Optometrists and field attendants were dispatched into the community weekly to screen people and encourage them to come forward for treatment. A basic eye test was given, and if further assistance was required, they would strongly encourage the patient to visit one of the vision centers.
Mike Straney, director of Major Giving for Sightsavers, described his visit to the vision centers as “overwhelming.” However, he noted the queue of people waiting to have their eyes tested was a clear sign of just how essential this program was to the community.
“One gentleman in his sixties who had lost his sight to cataracts and had a disabled son knew his family depended on him for their livelihood,” Mike said. “He was so impressed with the facility that, after his sight-restoring surgery, he brought his wife in to have her own cataracts treated. His display of trust for the service is what showed me the incredible impact we’re having on families’ lives.”
The program trained 37 teachers from schools in the community to identify refractive error – the most common cause of visual impairment in India and the second most common cause of blindness. As a result of integrating school eye screening activities, 24,188 children were reached through 34 screenings and 1,696 pairs of glasses were dispensed to children by the Municipal Corporation of Delhi.

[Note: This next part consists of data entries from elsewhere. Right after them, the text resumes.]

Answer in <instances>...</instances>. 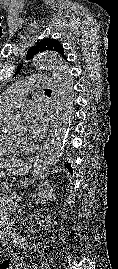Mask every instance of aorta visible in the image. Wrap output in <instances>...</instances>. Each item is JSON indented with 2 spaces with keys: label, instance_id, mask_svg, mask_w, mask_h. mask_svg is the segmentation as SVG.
<instances>
[{
  "label": "aorta",
  "instance_id": "1",
  "mask_svg": "<svg viewBox=\"0 0 118 269\" xmlns=\"http://www.w3.org/2000/svg\"><path fill=\"white\" fill-rule=\"evenodd\" d=\"M32 65L36 69L48 68L57 79L59 114L54 134L42 154L34 164L33 172L42 176L47 174L62 155L69 133L74 102L73 76L68 64L57 54L42 52L34 56ZM15 121L5 122L4 127H14Z\"/></svg>",
  "mask_w": 118,
  "mask_h": 269
}]
</instances>
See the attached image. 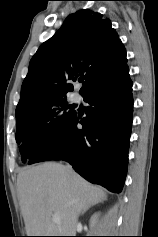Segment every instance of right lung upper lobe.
Returning <instances> with one entry per match:
<instances>
[{
  "mask_svg": "<svg viewBox=\"0 0 158 237\" xmlns=\"http://www.w3.org/2000/svg\"><path fill=\"white\" fill-rule=\"evenodd\" d=\"M127 62L126 50L109 19L89 9L69 15L61 29L44 42L29 64L16 118L35 114L66 99L70 80L84 79V93Z\"/></svg>",
  "mask_w": 158,
  "mask_h": 237,
  "instance_id": "right-lung-upper-lobe-1",
  "label": "right lung upper lobe"
}]
</instances>
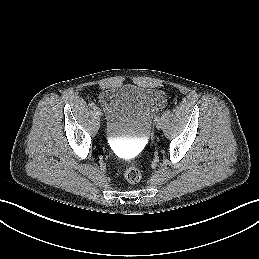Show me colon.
<instances>
[{
    "instance_id": "1",
    "label": "colon",
    "mask_w": 259,
    "mask_h": 259,
    "mask_svg": "<svg viewBox=\"0 0 259 259\" xmlns=\"http://www.w3.org/2000/svg\"><path fill=\"white\" fill-rule=\"evenodd\" d=\"M160 100H162V98ZM124 176L126 181L130 184H137L141 180V172L136 167H129L125 171Z\"/></svg>"
}]
</instances>
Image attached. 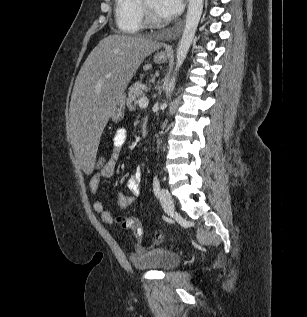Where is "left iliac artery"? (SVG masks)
Listing matches in <instances>:
<instances>
[{"label":"left iliac artery","mask_w":307,"mask_h":317,"mask_svg":"<svg viewBox=\"0 0 307 317\" xmlns=\"http://www.w3.org/2000/svg\"><path fill=\"white\" fill-rule=\"evenodd\" d=\"M153 191L155 196L158 197L160 191V181L157 175H155L153 179Z\"/></svg>","instance_id":"44dca946"}]
</instances>
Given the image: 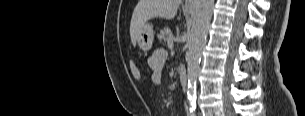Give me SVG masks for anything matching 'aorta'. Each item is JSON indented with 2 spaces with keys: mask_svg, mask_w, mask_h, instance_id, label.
Segmentation results:
<instances>
[{
  "mask_svg": "<svg viewBox=\"0 0 305 116\" xmlns=\"http://www.w3.org/2000/svg\"><path fill=\"white\" fill-rule=\"evenodd\" d=\"M213 8L214 0H198L193 17L187 53V98L191 111L195 109L197 74Z\"/></svg>",
  "mask_w": 305,
  "mask_h": 116,
  "instance_id": "aorta-1",
  "label": "aorta"
}]
</instances>
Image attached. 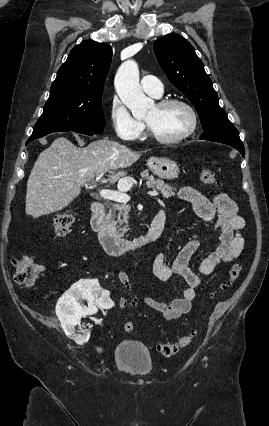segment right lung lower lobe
Returning a JSON list of instances; mask_svg holds the SVG:
<instances>
[{"mask_svg":"<svg viewBox=\"0 0 269 426\" xmlns=\"http://www.w3.org/2000/svg\"><path fill=\"white\" fill-rule=\"evenodd\" d=\"M76 132L87 134V135L91 134L89 131H86V130H81V131H76ZM28 142H30V140H28Z\"/></svg>","mask_w":269,"mask_h":426,"instance_id":"right-lung-lower-lobe-1","label":"right lung lower lobe"}]
</instances>
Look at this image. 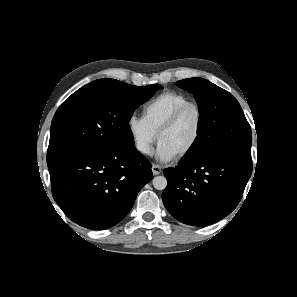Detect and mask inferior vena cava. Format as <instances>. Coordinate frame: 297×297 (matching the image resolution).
Returning <instances> with one entry per match:
<instances>
[{
	"label": "inferior vena cava",
	"instance_id": "1",
	"mask_svg": "<svg viewBox=\"0 0 297 297\" xmlns=\"http://www.w3.org/2000/svg\"><path fill=\"white\" fill-rule=\"evenodd\" d=\"M137 149L146 154H149L151 150L150 145L147 142H138Z\"/></svg>",
	"mask_w": 297,
	"mask_h": 297
}]
</instances>
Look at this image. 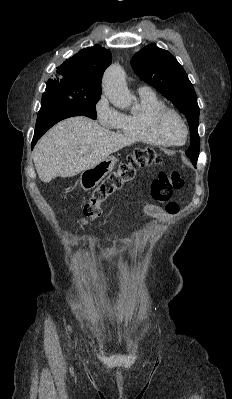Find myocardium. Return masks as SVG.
Wrapping results in <instances>:
<instances>
[{
  "instance_id": "f54148a6",
  "label": "myocardium",
  "mask_w": 232,
  "mask_h": 399,
  "mask_svg": "<svg viewBox=\"0 0 232 399\" xmlns=\"http://www.w3.org/2000/svg\"><path fill=\"white\" fill-rule=\"evenodd\" d=\"M168 114H173L174 116H176L180 122L183 124L185 131H186V138L182 143H176L173 140H171L166 133L164 132L163 128H162V121L163 118L168 115ZM151 126H152V130L153 132L163 141H165L166 143H168L169 145H173V146H182L184 144H186V142L189 139V126L185 120V118L182 116V114L177 111L176 109L170 108V107H164L160 110H158L152 117L151 119Z\"/></svg>"
}]
</instances>
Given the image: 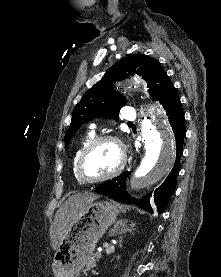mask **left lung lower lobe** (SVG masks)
Here are the masks:
<instances>
[{
	"label": "left lung lower lobe",
	"mask_w": 221,
	"mask_h": 277,
	"mask_svg": "<svg viewBox=\"0 0 221 277\" xmlns=\"http://www.w3.org/2000/svg\"><path fill=\"white\" fill-rule=\"evenodd\" d=\"M163 108L169 116V122L175 134L176 139V161L173 169L168 175L163 184L154 191V201L157 206V211L162 213L175 190L177 175L179 173V163L183 152V140L185 137V129L183 126L184 115L181 110V102L175 91L174 86L169 90L161 101ZM130 172H124L115 179L107 181L99 185L94 192L108 196L114 200L124 203H137L126 192V179ZM151 193L147 194L139 203L145 210L153 212L150 206Z\"/></svg>",
	"instance_id": "0a47b994"
}]
</instances>
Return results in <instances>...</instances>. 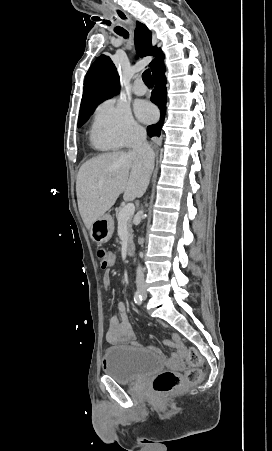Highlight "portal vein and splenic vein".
<instances>
[{
  "mask_svg": "<svg viewBox=\"0 0 272 451\" xmlns=\"http://www.w3.org/2000/svg\"><path fill=\"white\" fill-rule=\"evenodd\" d=\"M135 212L134 204H127L121 212H119L118 224H125L127 220H131L133 214Z\"/></svg>",
  "mask_w": 272,
  "mask_h": 451,
  "instance_id": "1",
  "label": "portal vein and splenic vein"
}]
</instances>
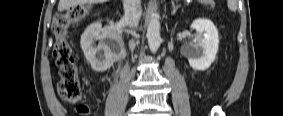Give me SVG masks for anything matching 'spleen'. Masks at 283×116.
Instances as JSON below:
<instances>
[{
    "label": "spleen",
    "mask_w": 283,
    "mask_h": 116,
    "mask_svg": "<svg viewBox=\"0 0 283 116\" xmlns=\"http://www.w3.org/2000/svg\"><path fill=\"white\" fill-rule=\"evenodd\" d=\"M228 4V8L231 10V11H236L237 10V1L236 0H228L227 2Z\"/></svg>",
    "instance_id": "3e777b00"
}]
</instances>
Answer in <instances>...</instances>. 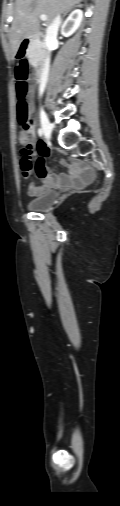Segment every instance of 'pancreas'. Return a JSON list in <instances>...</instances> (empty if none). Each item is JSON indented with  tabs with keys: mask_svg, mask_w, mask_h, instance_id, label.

“Our program has enabled eye health screening and treatment for Delhi residents, with a specific focus on the women and children that make up over half of the slum population and provided the necessary training for improved eye care among community workers.”-Julia Strong, trust manager at Sightsavers
“Eye health service in Delhi slums is limited, and for those with refractive error, road side vendors dispensing cheap quality spectacles provided the only affordable service,” Julia Strong, trust manager at Sightsavers, said. “Our program has enabled eye health screening and treatment for Delhi residents, with a specific focus on the women and children that make up over half of the slum population and provided the necessary training for improved eye care among community workers.”
As part of the program, several eye health education sessions took place, advocating for the integration of eye health as an integral component in the general health sessions conducted at Gender Resource Centers, which focuses on women’s empowerment and health education, among other key areas. Sightsavers’ also reported the government departments in Delhi are now giving increased importance to eye health thanks to the program’s success.
Forty-year-old Delhi resident Veeru Pratap visited a vision center when he realized everything he had worked for was in jeopardy when his eyesight began failing. He had recently lost his job as a result of his sight problems and he and his family quickly descended into poverty. The center’s support and funding allowed him to undergo cataract surgery, which led to clear sight and even eliminated the need for glasses. Veeru was then able to secure a new job and once again provide for his family.
“I never expected my eyesight to be restored so easily in a small span of time at a high-tech hospital without any cost for my family,” Veeru said.
By the support of Baxter and the Baxter International Foundation to constructing better access to eye care for slum residents, the organization intends to increase the number of vision centers given the success of the current model to reach even more beneficiaries with primary eye care services. Sightsavers also plans to continue using the program outcomes, including a study on health seeking behavior change among slum communities, to influence the replication and scale-up of the program in other Indian cities with similar needs.